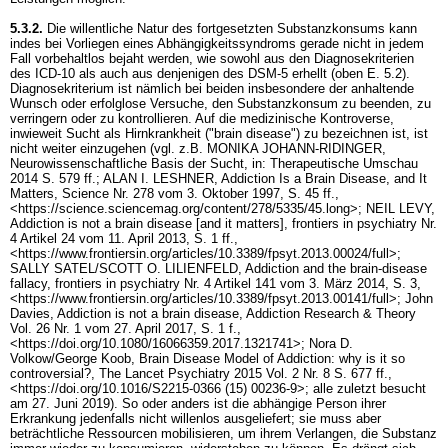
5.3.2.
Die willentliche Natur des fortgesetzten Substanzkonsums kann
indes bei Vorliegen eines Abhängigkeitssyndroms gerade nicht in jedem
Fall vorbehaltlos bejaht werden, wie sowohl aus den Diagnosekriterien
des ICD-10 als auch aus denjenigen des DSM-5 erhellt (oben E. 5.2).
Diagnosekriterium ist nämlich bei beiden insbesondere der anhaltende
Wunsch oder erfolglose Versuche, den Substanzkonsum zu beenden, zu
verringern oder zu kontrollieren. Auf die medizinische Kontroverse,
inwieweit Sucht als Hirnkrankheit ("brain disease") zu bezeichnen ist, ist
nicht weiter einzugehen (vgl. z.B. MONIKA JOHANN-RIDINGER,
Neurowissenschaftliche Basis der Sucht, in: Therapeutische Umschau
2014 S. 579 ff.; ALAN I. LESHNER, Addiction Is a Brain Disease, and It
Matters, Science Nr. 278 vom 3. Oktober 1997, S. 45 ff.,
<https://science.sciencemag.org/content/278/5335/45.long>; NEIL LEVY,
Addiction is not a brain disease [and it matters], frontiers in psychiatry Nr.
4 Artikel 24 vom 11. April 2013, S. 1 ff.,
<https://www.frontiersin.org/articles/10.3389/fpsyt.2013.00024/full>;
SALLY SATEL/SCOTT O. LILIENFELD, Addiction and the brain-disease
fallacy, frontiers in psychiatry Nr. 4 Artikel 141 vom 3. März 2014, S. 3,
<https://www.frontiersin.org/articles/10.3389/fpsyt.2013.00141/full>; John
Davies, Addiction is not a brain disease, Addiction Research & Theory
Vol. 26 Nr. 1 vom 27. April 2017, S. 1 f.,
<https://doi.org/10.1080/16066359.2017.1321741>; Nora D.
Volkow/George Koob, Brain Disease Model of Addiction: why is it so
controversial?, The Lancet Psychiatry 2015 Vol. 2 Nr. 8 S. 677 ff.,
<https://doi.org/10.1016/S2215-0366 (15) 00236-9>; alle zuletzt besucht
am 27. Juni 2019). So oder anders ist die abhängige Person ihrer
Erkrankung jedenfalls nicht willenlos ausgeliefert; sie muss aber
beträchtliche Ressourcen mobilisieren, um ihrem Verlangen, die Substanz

::::::

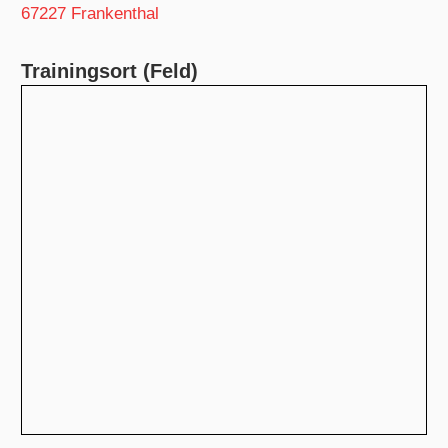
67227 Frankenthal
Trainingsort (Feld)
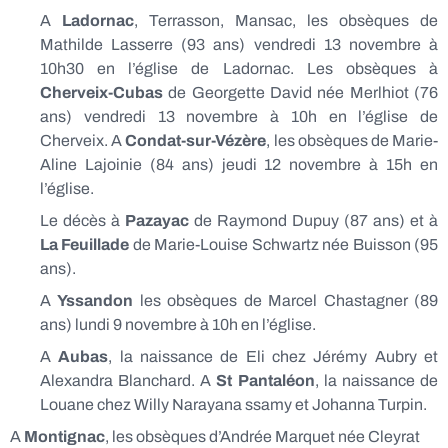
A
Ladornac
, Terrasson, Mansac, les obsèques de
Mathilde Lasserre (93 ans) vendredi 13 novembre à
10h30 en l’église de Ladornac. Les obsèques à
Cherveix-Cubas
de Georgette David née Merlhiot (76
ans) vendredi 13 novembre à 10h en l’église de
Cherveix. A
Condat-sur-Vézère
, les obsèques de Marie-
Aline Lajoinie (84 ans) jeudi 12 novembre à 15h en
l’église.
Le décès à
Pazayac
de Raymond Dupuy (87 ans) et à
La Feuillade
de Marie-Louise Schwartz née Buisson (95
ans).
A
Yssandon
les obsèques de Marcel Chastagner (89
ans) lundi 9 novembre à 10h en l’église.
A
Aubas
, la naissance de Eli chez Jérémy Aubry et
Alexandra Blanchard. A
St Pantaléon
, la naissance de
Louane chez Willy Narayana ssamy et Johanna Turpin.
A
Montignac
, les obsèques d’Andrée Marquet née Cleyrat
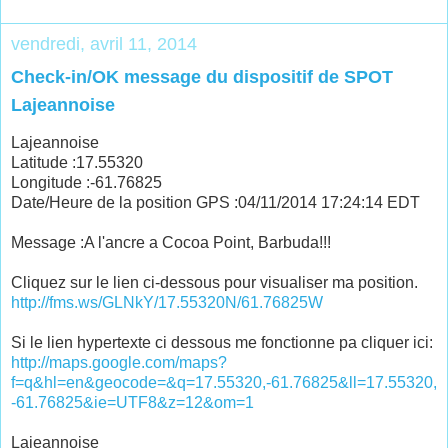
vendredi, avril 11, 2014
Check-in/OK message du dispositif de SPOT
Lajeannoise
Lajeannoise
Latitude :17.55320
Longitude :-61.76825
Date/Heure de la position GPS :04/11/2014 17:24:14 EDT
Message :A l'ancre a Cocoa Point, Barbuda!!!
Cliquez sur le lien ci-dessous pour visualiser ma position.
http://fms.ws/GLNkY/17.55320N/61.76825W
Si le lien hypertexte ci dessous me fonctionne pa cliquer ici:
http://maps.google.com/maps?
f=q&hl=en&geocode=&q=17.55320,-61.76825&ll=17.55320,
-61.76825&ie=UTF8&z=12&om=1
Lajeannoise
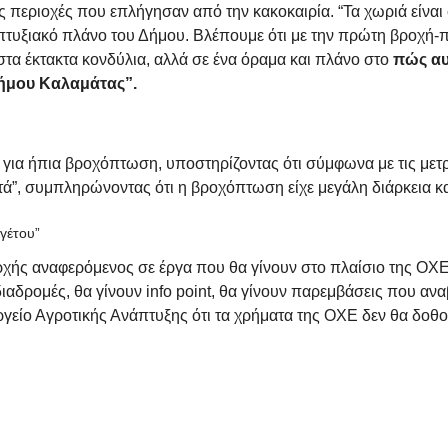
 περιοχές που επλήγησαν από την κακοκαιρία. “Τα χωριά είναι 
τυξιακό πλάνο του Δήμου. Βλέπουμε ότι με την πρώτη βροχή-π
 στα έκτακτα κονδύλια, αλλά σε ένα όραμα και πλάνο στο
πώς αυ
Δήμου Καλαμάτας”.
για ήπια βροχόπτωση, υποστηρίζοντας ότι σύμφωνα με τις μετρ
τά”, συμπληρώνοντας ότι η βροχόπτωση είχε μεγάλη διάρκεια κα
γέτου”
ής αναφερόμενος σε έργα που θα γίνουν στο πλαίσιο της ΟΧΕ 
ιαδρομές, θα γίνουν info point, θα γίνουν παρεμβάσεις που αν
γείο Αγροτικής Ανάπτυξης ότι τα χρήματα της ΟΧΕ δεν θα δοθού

::::::

Write back word for word every line in the entries above from the one with "Louane chez Willy" to the one with "γείο Αγροτικής Ανάπτυξης", ends included, and none of the pictures.

## Worked solution:
Louane chez Willy Narayana ssamy et Johanna Turpin.
A
Montignac
, les obsèques d’Andrée Marquet née Cleyrat
vendredi, avril 11, 2014
Check-in/OK message du dispositif de SPOT
Lajeannoise
Lajeannoise
Latitude :17.55320
Longitude :-61.76825
Date/Heure de la position GPS :04/11/2014 17:24:14 EDT
Message :A l'ancre a Cocoa Point, Barbuda!!!
Cliquez sur le lien ci-dessous pour visualiser ma position.
http://fms.ws/GLNkY/17.55320N/61.76825W
Si le lien hypertexte ci dessous me fonctionne pa cliquer ici:
http://maps.google.com/maps?
f=q&hl=en&geocode=&q=17.55320,-61.76825&ll=17.55320,
-61.76825&ie=UTF8&z=12&om=1
Lajeannoise
 περιοχές που επλήγησαν από την κακοκαιρία. “Τα χωριά είναι 
τυξιακό πλάνο του Δήμου. Βλέπουμε ότι με την πρώτη βροχή-π
 στα έκτακτα κονδύλια, αλλά σε ένα όραμα και πλάνο στο
πώς αυ
Δήμου Καλαμάτας”.
για ήπια βροχόπτωση, υποστηρίζοντας ότι σύμφωνα με τις μετρ
τά”, συμπληρώνοντας ότι η βροχόπτωση είχε μεγάλη διάρκεια κα
γέτου”
ής αναφερόμενος σε έργα που θα γίνουν στο πλαίσιο της ΟΧΕ 
ιαδρομές, θα γίνουν info point, θα γίνουν παρεμβάσεις που αν
γείο Αγροτικής Ανάπτυξης ότι τα χρήματα της ΟΧΕ δεν θα δοθού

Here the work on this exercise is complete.